Margaret Conrad
The
Atlantic Canada Portal |
http://atlanticportal.hil.unb.ca/
Introduction
A bilingual, multilayered website,
the Atlantic Canada Portal is designed to
explore the use of communication technology
to support research related to the Atlantic
Provinces of Canada. Launched in the summer
of 2004, the Portal is a collaborative effort
of the Canada Research Chair in Atlantic
Canada Studies and the Electronic Text Centre,
both based at the University of New Brunswick.
The Portal serves as a gateway
to information on the Atlantic region for
the benefit of researchers, students, and
the general public. To this end, it serves
as a digital library of primary and secondary
sources, including bibliographies, theses,
archival documents, reports, and teaching
aids. It also supports communications among
scholars by hosting virtual communities of
learning, posting e-prints, and maintaining
an electronic mailing list. While academic
researchers, broadly defined, are the main
audience for the Portal, we increasingly
find that our site attracts a diversity of
people interested in aspects of the Atlantic
regions history and culture.
Atlantic
Canada Bibliography
One
of the first projects undertaken by the
Portal team was to develop an online database
of bibliographies published in Acadiensis:
The Journal of the History of the Atlantic
Region. The online version of the bibliography,
encoded in XML and in accordance with the
Text Encoding Initiative (TEI) Guidelines,
enables text processing, complex searches,
accepts titles that our users notice are
missing, and permits us to correct the
mistakes that invariably creep into any
large database. Time and money permitting,
we will also develop a subject index that
will make the bibliography even more efficient
in tracking topics.
The text files for the first
segment of the bibliography (post-1939) were
converted from word processing formats to
XML through a series of Perl scripts. The
second segment (pre-1939) was converted to
electronic format using OCR software, TextBridge and Adobe
Capture. With their complex structure
and punctuation, article entries were the
most difficult to convert to XML. Nevertheless,
the project programmer achieved 80% automation.

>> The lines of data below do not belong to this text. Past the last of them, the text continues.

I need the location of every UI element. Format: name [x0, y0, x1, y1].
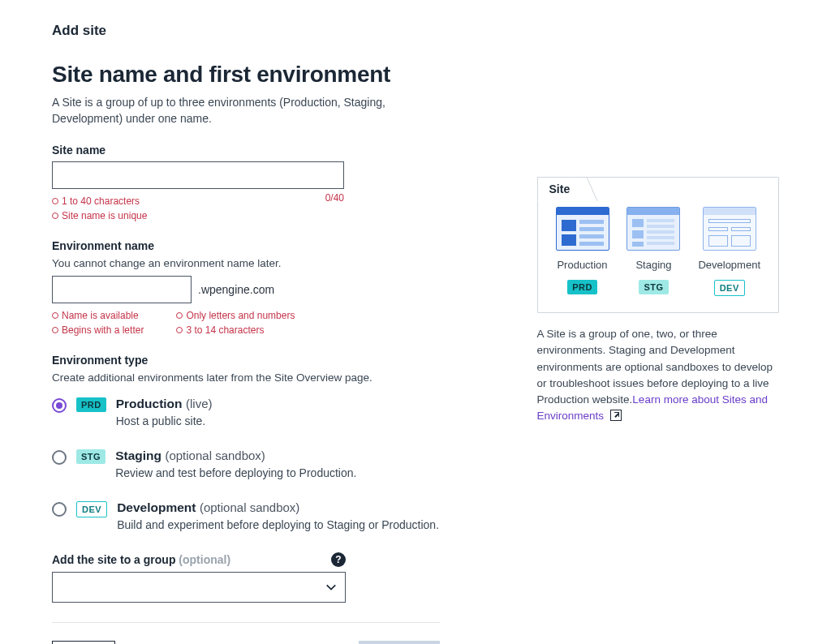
thumb-preview-prd: [556, 207, 609, 251]
env-type-helper: Create additional environments later fro…: [52, 371, 440, 384]
help-icon[interactable]: ?: [331, 552, 346, 567]
env-name-rule: Only letters and numbers: [176, 308, 295, 323]
site-name-input[interactable]: [52, 161, 344, 189]
page-title: Site name and first environment: [52, 62, 440, 88]
thumb-staging: Staging STG: [626, 207, 680, 296]
env-name-helper: You cannot change an environment name la…: [52, 257, 440, 269]
site-name-rule: 1 to 40 characters: [52, 194, 147, 208]
badge-stg: STG: [76, 449, 105, 464]
thumb-preview-stg: [626, 207, 680, 251]
badge-dev: DEV: [76, 501, 107, 517]
group-label: Add the site to a group: [52, 553, 175, 566]
thumb-preview-dev: [703, 207, 756, 251]
env-option-desc: Review and test before deploying to Prod…: [115, 466, 439, 479]
site-tab-label: Site: [537, 177, 586, 201]
external-link-icon: [610, 410, 622, 421]
breadcrumb: Add site: [52, 23, 440, 39]
illustration-note: A Site is a group of one, two, or three …: [537, 326, 779, 425]
thumb-production: Production PRD: [556, 207, 609, 296]
env-option-desc: Build and experiment before deploying to…: [117, 518, 439, 531]
thumb-badge-stg: STG: [639, 280, 668, 294]
env-name-rule: Name is available: [52, 308, 144, 323]
thumb-badge-dev: DEV: [714, 280, 745, 296]
env-option-development[interactable]: DEV Development (optional sandbox) Build…: [52, 500, 440, 531]
radio-production[interactable]: [52, 398, 67, 413]
badge-prd: PRD: [76, 397, 106, 412]
env-option-name: Production: [116, 397, 183, 410]
site-name-counter: 0/40: [325, 192, 344, 223]
site-name-rules: 1 to 40 characters Site name is unique: [52, 194, 147, 223]
thumb-label: Production: [557, 259, 607, 271]
env-name-rules-left: Name is available Begins with a letter: [52, 308, 144, 337]
thumb-badge-prd: PRD: [567, 280, 597, 294]
add-site-button[interactable]: Add site: [359, 641, 439, 644]
separator: [52, 622, 440, 623]
env-option-qualifier: (live): [186, 397, 213, 410]
env-option-name: Development: [117, 500, 196, 514]
env-option-staging[interactable]: STG Staging (optional sandbox) Review an…: [52, 449, 440, 479]
intro-text: A Site is a group of up to three environ…: [52, 94, 440, 127]
env-name-label: Environment name: [52, 239, 440, 252]
env-name-rules-right: Only letters and numbers 3 to 14 charact…: [176, 308, 295, 337]
env-name-suffix: .wpengine.com: [198, 283, 274, 296]
env-type-label: Environment type: [52, 354, 440, 367]
chevron-down-icon: [325, 582, 337, 593]
thumb-development: Development DEV: [698, 207, 760, 296]
env-name-rule: 3 to 14 characters: [176, 323, 295, 337]
site-name-label: Site name: [52, 144, 440, 157]
group-optional: (optional): [179, 553, 230, 566]
site-illustration: Site Production PRD Staging ST: [537, 177, 779, 313]
env-name-rule: Begins with a letter: [52, 323, 144, 337]
env-option-production[interactable]: PRD Production (live) Host a public site…: [52, 397, 440, 427]
group-select[interactable]: [52, 572, 346, 603]
back-button[interactable]: Back: [52, 641, 115, 644]
radio-development[interactable]: [52, 502, 67, 517]
thumb-label: Staging: [635, 259, 671, 271]
env-option-name: Staging: [115, 449, 161, 462]
thumb-label: Development: [698, 259, 760, 271]
env-option-qualifier: (optional sandbox): [165, 449, 265, 462]
site-name-rule: Site name is unique: [52, 208, 147, 223]
env-option-desc: Host a public site.: [116, 414, 440, 427]
radio-staging[interactable]: [52, 450, 67, 465]
env-option-qualifier: (optional sandbox): [200, 500, 299, 514]
env-name-input[interactable]: [52, 276, 192, 303]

The project used the XML TEI
Lite DTD from the (Text Encoding Initiative (TEI) Guidelines
to Document Creation and Interchange),
with only slight modifications. TEI is an
international and interdisciplinary standard
used to represent texts for online research
and teaching. The project
team at UNB modelled part of its encoding on the Emblem Project Utrecht's application
of the TEI Guidelines (see http://emblems.let.uu.nl/emblems/html/index.html).
The project used the XMLSpy editor for
text encoding.
After the bibliographic information
was encoded in XML, a MySQL relational database
was designed to store the source XML data.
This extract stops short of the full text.